Florida and the “Pro Style Offense”

With Urban Meyer’s retirement, the Gators are no longer the high chieftains of the spread.  Will Muschamp has promised to be “pro style on offense and defense,” which is fine and dandy, but what exactly does “pro style” mean?  I’ve never really liked calling offenses by names, especially today considering every offense borrows something from other offenses.  So I was trying to think of a good description that didn’t have me spitting nails when a familiar voice called out to me from beyond the darkness.

via EDSBS…

The one prevailing guideline is Muschamp’s requirement that the coordinator have both NFL and college experience, and run something like pro-style. We assume pro-style here means the grab-bag of multi-formation, non-option based systems that fall outside of the realm of the Five Families of College-Only offenses: Air Raid, Spread Option, I-Form Triple-Option, Run ‘N Shoot, and the Flexbone.

So, that’s our baseline.

But before we get into what Florida’s going to go through, lets think about Florida’s personnel and the transition they’re going to have to deal with.  I did some research on the origins of Urban’s offense, and what I found was actually kind of surprising.  I’ve been a big time hater of Urban’s spread when it comes to preparing kids for the NFL (which, in hindsight, was kind of dumb considering I really don’t care about that), but I did like it’s creativity and emphasis on power (especially this play, which Tressel stole and ran during the Michigan game), and in reading more about it, I really appreciated its roots.

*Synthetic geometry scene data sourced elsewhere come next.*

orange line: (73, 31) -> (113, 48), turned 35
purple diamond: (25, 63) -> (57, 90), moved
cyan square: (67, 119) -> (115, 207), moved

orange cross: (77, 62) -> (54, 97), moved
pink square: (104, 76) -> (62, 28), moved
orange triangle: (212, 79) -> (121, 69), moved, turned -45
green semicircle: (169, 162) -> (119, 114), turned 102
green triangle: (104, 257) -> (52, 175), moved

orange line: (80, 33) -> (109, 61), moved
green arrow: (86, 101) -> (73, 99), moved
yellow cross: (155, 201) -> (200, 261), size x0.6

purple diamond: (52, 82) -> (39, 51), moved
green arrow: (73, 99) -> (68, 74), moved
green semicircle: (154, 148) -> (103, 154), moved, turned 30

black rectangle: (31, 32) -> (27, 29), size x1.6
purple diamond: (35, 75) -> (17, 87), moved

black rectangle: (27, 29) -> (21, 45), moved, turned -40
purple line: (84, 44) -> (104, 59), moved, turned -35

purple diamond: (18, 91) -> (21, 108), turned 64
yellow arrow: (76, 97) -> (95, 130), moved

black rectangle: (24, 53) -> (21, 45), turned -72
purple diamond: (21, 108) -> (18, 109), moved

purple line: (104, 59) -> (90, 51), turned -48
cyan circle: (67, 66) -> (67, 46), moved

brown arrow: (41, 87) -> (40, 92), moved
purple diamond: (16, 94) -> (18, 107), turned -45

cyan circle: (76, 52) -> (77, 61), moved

Urban and his crew at Bowling Green went to each of the underrated hotbeds in the early 2000’s when it comes to college football offense.  I had no idea that he had this type of conference with guys like Scott Linehan at Louisville, Joe Tiller, Randy Walker, Kevin Wilson (then at Northwestern, went to Oklahoma as OC and is now the head coach at Indiana), Paul Johnson and Rich Rod when he was at WVU.  That’s a fucking all star lineup of some of the best offensive minds we have in the country, and frankly, that’s fucking awesome.

An aside…here’s a direct quote from Smart Football.  “This is the same spread playbook high school teams are running; indeed, there’s little that Meyer runs now that Northwestern and West Virginia weren’t running back then. Most differences are simply cosmetic.”  So…HAH!  Oh, and fuck Oregon.

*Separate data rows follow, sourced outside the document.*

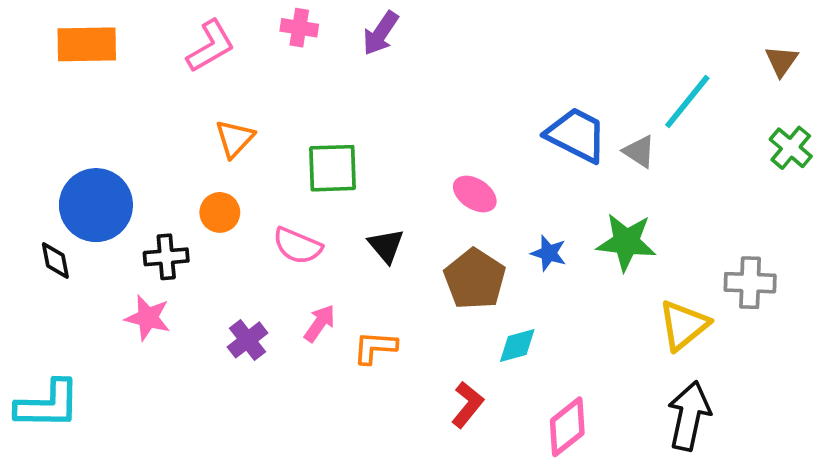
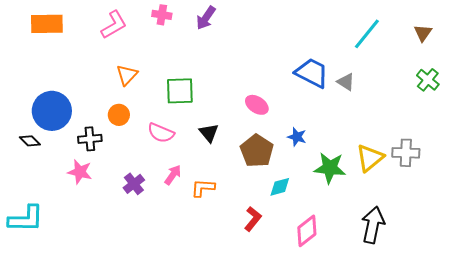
cyan line: (687, 102) -> (367, 34), moved
green star: (626, 242) -> (330, 168), moved
black diamond: (55, 261) -> (30, 141), turned -35
yellow triangle: (684, 325) -> (370, 158), moved

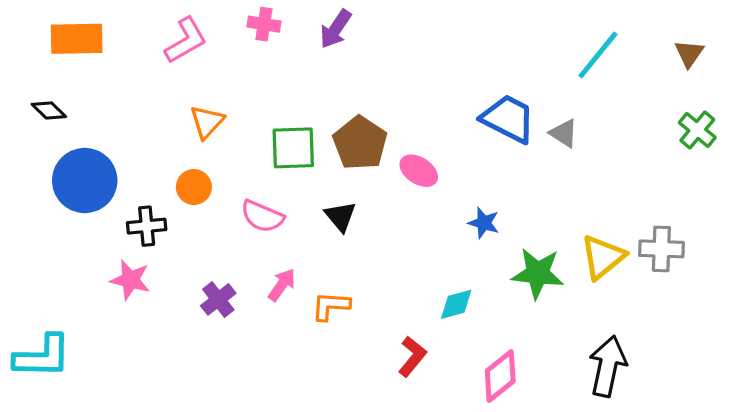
black diamond: (30, 141) -> (49, 110), moved
brown pentagon: (257, 151) -> (360, 143), moved

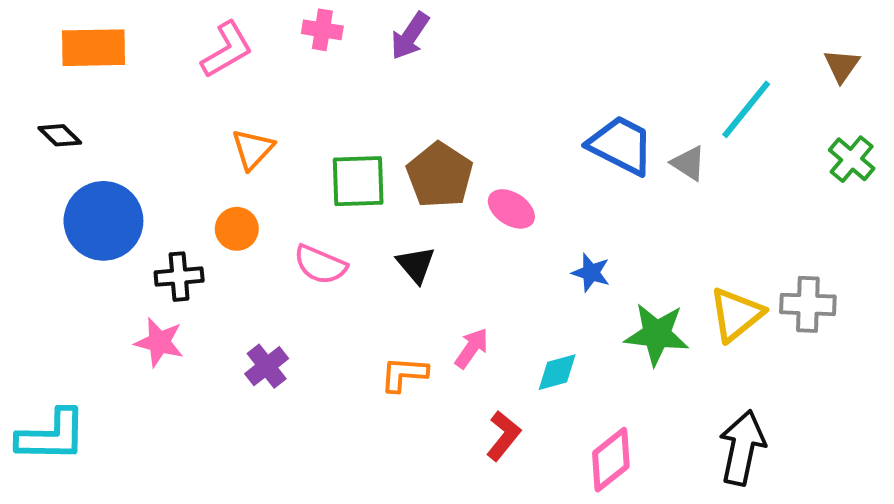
cyan line: (598, 55) -> (746, 109), moved
pink arrow: (282, 285) -> (472, 348), moved

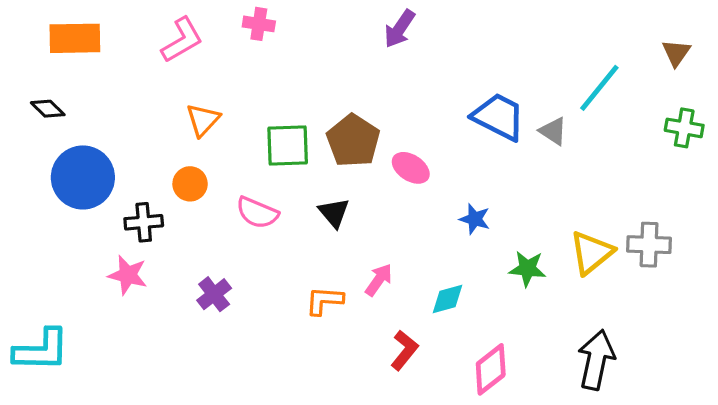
purple arrow: (410, 36) -> (400, 29), moved
green cross: (852, 159) -> (684, 128), turned -30
green star: (657, 334) -> (527, 269), size x0.7

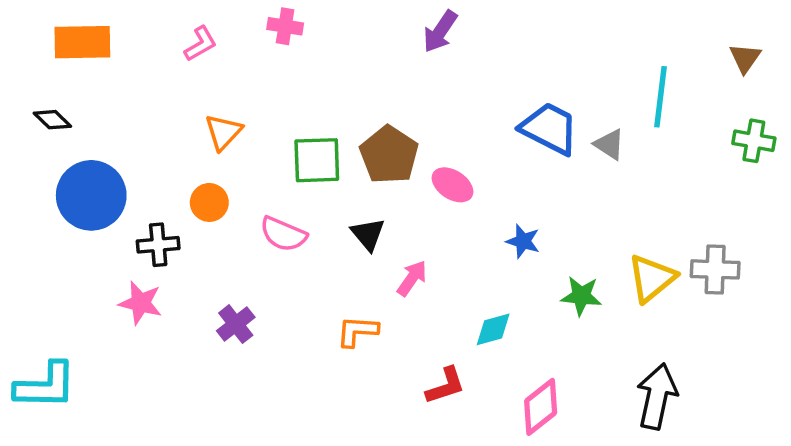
pink L-shape: (182, 40) -> (200, 44), size x0.7
cyan line: (599, 88) -> (660, 97), turned -32
pink arrow: (379, 280) -> (412, 278), moved
red L-shape: (404, 350) -> (445, 386), turned 33

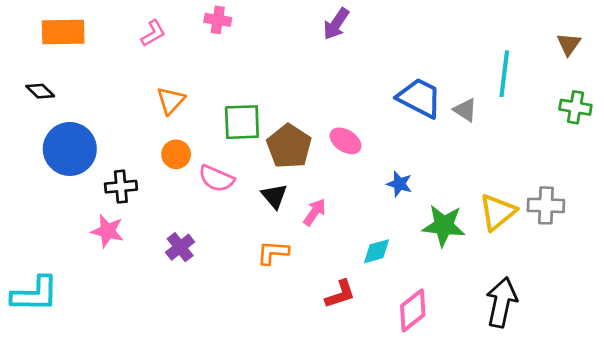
brown pentagon: (389, 155) -> (289, 146), moved
orange circle: (209, 202) -> (176, 154), moved
black triangle: (368, 234) -> (274, 196), moved
green star: (581, 296) -> (444, 226), size x1.4

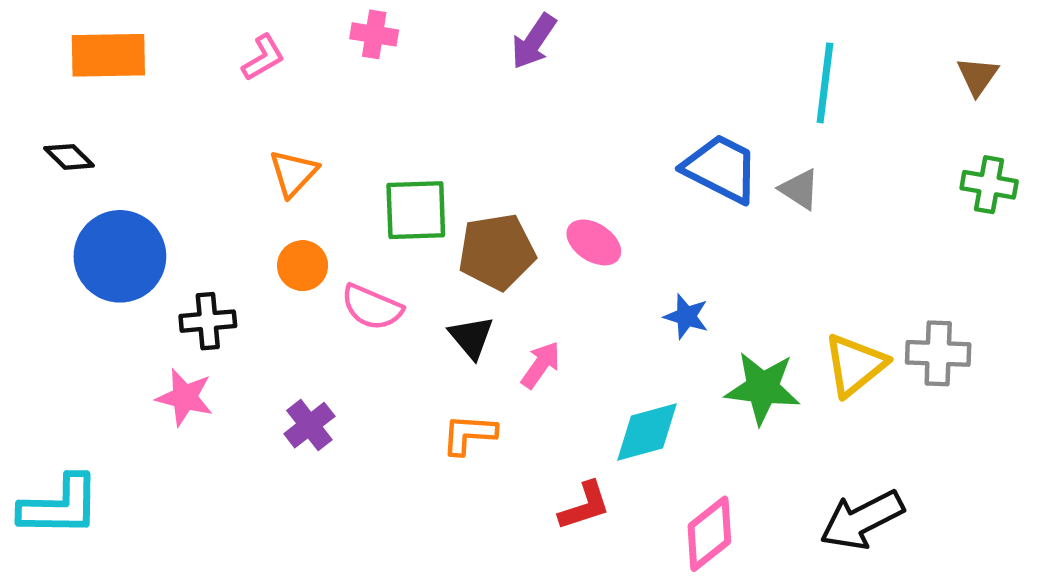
purple arrow: (336, 24) -> (534, 41), moved
cyan line: (504, 74) -> (825, 83), moved
brown pentagon: (289, 146) -> (497, 252), turned 30
cyan diamond: (376, 251) -> (647, 432), size x1.4
black arrow: (502, 302) -> (862, 520), turned -129

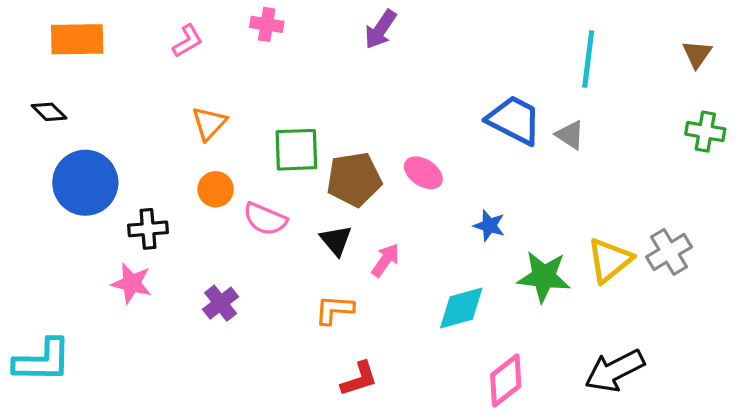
gray cross: (938, 353) -> (669, 252), turned -33
red L-shape: (585, 506) -> (359, 379), moved

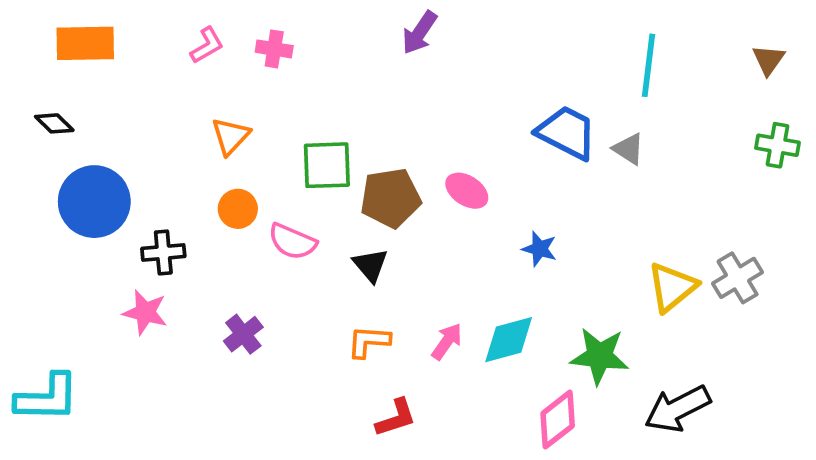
pink cross: (267, 24) -> (274, 49), moved
pink arrow: (385, 260) -> (447, 341), moved
green star: (544, 277) -> (599, 356), moved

But, petty bitching aside, Meyer’s scheme was brutally simple and it’s impossible to argue with the results.  With two safeties back, they had the advantage in numbers in the box (with 4 wide and presumably each covered, two safeties back would leave five defenders in the box with five lineman).  With one safety up in the box (single-high), they could pass because they had a hat on a hat in terms of protection and they could find the single coverage knowing that one of the two targets (on the side the deep safety isn’t cheating towards) was preposterously more talented than the defender covering him.  In zero, they burnt you for big plays.

This is a very simple to learn, almost autopilot offense that is unstoppable when you have a roster like they’ve had recently.  However, they won’t be able to lean on the scheme as heavily without relying on the zone-read and multiple receiver sets.  This should make the OL’s job easier as there will be some consistency with what’s going on behind them (plus, it’s easier to snap with a QB under center) but the passing game will have to work harder as those easy reads for the QB won’t be there and it’ll be a lot less dangerous to play with two safeties deep.

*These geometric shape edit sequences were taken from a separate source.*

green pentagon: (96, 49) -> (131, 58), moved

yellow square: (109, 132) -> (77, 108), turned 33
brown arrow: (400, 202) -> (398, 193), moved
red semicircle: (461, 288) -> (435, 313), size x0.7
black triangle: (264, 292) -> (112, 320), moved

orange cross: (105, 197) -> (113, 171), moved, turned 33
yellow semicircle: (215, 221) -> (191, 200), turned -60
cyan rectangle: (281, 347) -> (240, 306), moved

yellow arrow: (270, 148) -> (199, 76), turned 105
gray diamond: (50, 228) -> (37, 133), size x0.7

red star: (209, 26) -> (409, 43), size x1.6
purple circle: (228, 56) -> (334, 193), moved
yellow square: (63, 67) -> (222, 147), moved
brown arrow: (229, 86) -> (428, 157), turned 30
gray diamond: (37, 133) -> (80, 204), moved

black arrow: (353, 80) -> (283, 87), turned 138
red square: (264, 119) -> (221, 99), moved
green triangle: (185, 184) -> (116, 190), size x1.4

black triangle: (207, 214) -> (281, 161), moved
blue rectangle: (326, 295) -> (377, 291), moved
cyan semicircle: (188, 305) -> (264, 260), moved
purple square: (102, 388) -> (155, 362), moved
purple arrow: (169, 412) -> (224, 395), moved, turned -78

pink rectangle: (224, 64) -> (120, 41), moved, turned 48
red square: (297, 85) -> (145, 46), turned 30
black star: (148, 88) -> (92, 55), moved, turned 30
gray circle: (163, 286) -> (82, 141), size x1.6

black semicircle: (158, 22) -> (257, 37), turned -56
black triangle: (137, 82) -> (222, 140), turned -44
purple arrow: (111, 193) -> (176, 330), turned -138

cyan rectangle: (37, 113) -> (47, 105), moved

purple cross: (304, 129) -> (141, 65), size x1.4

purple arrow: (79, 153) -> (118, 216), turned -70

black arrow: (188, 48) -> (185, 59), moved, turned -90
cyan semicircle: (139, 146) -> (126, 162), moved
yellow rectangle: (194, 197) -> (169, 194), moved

But fortunately for Florida fans, a transition to an offense like the one described above won’t be that hard of a transition because they’re Florida and they have their pick of the litter when it comes to talent.  While it’d be great to sit here and all hoist drinks and congratulate ourselves on Florida going the way of Bill Callahan’s Nebraska teams, a switch to a more sophisticated offensive identity is probably something they’ll be able to pull off rather seemlessly.  First off, they have Will Muschamp and Kirby Smart on the payroll, two of the best defensive gurus in college football, so it’s not like teams will actually score on the Gators.  Plus, if anything, John Brantley is suited for this type of offense, and the backs and WR’s can make an easy enough transition to create at least the semblance of a balanced attack.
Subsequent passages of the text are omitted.